[[ DATA UNDER STUDY, beginning ]]
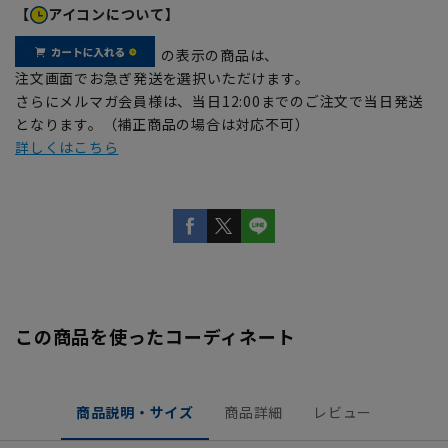
【
アイコンについて】
の表示の商品は、
注文画面でお急ぎ発送を選択いただけます。
さらにメルマガ会員様は、当日12:00までのご注文で当日発送
となります。（補正商品の場合は対応不可）
詳しくはこちら
この商品を使ったコーディネート
商品説明・サイズ
商品詳細
レビュー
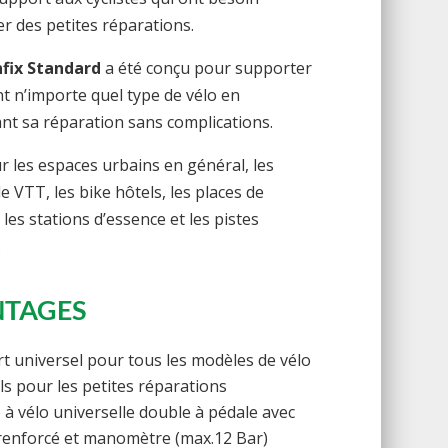
er des petites réparations.
fix Standard
a été conçu pour supporter
nt n’importe quel type de vélo en
nt sa réparation sans complications.
r les espaces urbains en général, les
e VTT, les bike hôtels, les places de
les stations d’essence et les pistes
.
NTAGES
t universel pour tous les modèles de vélo
ls pour les petites réparations
à vélo universelle double à pédale avec
renforcé et manomètre (max.12 Bar)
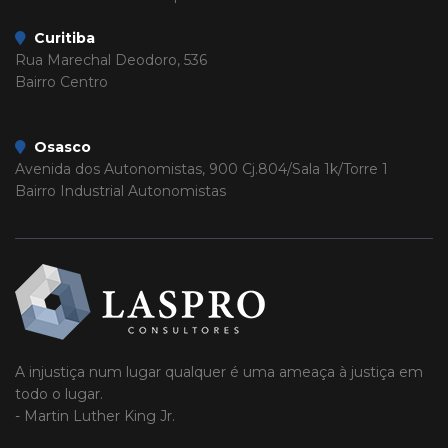
Curitiba
Rua Marechal Deodoro, 536
Bairro Centro
Osasco
Avenida dos Autonomistas, 900 Cj.804/Sala 1k/Torre 1
Bairro Industrial Autonomistas
A injustiça num lugar qualquer é uma ameaça à justiça em
todo o lugar.
- Martin Luther King Jr.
[[ DATA UNDER STUDY, end ]]
TO DO: Only the lines from the one with "Avenida dos Autonomistas, 900" through the final line above belong in the answer, each retyped exactly.

EXERCISE ANSWER:
Avenida dos Autonomistas, 900 Cj.804/Sala 1k/Torre 1
Bairro Industrial Autonomistas
A injustiça num lugar qualquer é uma ameaça à justiça em
todo o lugar.
- Martin Luther King Jr.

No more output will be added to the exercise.